Ekolojist Ertuğrul Barka, hava kirliliğinin önceki yıllara göre daha fazla insanları etkilemeye başladığına dikkat çekti. Barka, hava kirliliğinin başlıca sebeplerinin sanayileşme, trafik ve kalitesiz kömür kullanımı olduğunu söyledi. İzmir’de deniz kıyılarına oranla iç kısımlarda hava kirliliğinin daha fazla yaşandığını dile getiren Barka, ağır sanayi bölgesi olarak bilinen Aliağa’da 4 mevsim kirlilik yaşandığını ve kirlilik değerlerinin diğer bölgelere göre daha fazla olduğunu söyledi. Karşıyaka ve Konak ilçelerinde hava kalitesinin Dünya Sağlık Örgütü'nce kabul edilen sınırlarına yaklaşmış olması rastlantısal bir durum olmadığını ifade eden Barka, “Hava kirliliğine Aliağa'daki Ağrı Sanayi Bölgesindeki rafineri, petrokimya, demir çelik tesisleri; Organize Sanayi Bölgesindeki sanayi işletmeleri gibi kirletici unsurların etkileri düşünülmelidir. Bir de Atatürk Organize Sanayi Bölgesi ile Karşıyaka'nın iç içe oldukları düşünülürse, kirlilik kaynağının neresi olduğu anlaşılır. Konak ilçesindeki kirliliğin de sanayi kuruluşlarının etkisiyle birlikte konutlarda yakılan düşük kaliteli yakıtlardan kaynaklandığını söyleyebiliriz. Aliağa'daki demir çelik fabrikaları nedeniyle etraflarındaki ormanlar çok ciddi şekilde tahrip edildi. Ölçümü yapılmayan ve gözle göremediğimiz unsurlar da var. Örneğin, çimento fabrikalarında yakılan tehlikeli atıkların ve otomobil lâstiklerinin gaz atıkları son derece tehlikelidirler. Hava kirliliği denince sadece gözle görülebilen partikül maddelerin anlaşılmaması gerekir. Gazları gözle göremezsiniz ama son derece tehlikelidirler.

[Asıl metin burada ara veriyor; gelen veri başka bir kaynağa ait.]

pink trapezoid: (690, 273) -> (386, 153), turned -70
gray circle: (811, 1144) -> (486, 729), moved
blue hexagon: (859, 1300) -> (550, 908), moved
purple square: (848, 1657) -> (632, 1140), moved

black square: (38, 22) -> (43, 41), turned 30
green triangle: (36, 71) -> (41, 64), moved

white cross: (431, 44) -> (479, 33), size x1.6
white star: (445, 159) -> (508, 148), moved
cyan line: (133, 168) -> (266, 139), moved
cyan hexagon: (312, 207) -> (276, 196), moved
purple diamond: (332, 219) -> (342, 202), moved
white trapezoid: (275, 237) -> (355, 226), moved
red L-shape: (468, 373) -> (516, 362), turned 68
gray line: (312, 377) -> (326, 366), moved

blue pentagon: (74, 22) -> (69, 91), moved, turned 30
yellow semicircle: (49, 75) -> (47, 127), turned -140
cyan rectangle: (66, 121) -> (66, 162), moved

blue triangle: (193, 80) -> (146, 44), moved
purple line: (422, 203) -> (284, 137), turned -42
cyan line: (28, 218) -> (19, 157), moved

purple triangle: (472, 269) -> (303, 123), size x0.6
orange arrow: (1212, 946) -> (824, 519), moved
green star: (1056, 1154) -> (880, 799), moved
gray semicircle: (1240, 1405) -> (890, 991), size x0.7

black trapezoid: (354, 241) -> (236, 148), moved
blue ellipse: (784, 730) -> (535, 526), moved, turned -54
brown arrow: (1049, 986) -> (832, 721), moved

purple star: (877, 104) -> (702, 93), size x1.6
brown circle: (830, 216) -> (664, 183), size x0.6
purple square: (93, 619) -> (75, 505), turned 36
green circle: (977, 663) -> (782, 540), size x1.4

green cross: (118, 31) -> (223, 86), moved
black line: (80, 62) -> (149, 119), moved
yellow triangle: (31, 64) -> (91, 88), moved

Ayrıca küresel ısınmayı da göz önünde bulundurmalıyız artık” diye belirtti. 
 
TEDBİR ALMAK ÖNEMLİ
 
Barka, kirliliğin yarattığı ortamda insanların sağlıklı kalabilme olanağının ortadan kalktığını aktardı. Kirli havanın sağlıksız bir toplumu da beraberinde getirdiğine vurgu yapan Barka, “Canlıların yaşam kalitesi düşüyor. İnsanlarda üst solunum hastalıklarından tutun da kansere varıncaya dek birçok hastalık oluşur. İnsanlar artık zehir soluyor. Kadınlarda düşük doğum oranı artar. Hava kirliliği olan illere bakın akciğer hastalıkları özellikle oralarda çok yoğundur. Koronavirüs (kovid-19) sürecinde öğrendik ki, hava kirliliği bu hastalığın daha da yaygınlaşmasına neden olmaktadır. Hava ne kadar kirliyse virüs o kadar kolay yaygınlaşıyor. Taşıyıcı partiküller ve unsurlar havada yoğunsa yayılma da o kadar yoğun oluyor. Dolayısıyla, insanı öne alacak şehircilik politikaları ve bu kirliliği artıracak unsurları asgariye indirecek tedbirleri almak önemlidir” ifadelerinde bulundu. 
 
KALİTELİ YAKITA ULAŞILMALI
 
Havayı kirletecek kaynakların denetlenmesi gerektiğine dikkati çeken Barka, halkın ekonomik gücünün artırılarak kaliteli yakıta ulaşması gerektiğini belirterek, "En önemlisi de sanayi kuruluşlarının yerleri seçilirken meteorolojik koşullar mutlaka değerlendirilmelidir. Yurttaşlar, kirliliğe neden olduklarını bildikleri veya şüphelendikleri tesislerin baca gazı analizlerinin yapılmasını istemelidirler. Fakat bu analizler yapılmamaktadır. Bu konudaki yakınmaların valiliğe ve büyükşehir belediye başkanlığına iletmelidirler” diye dile getirdi.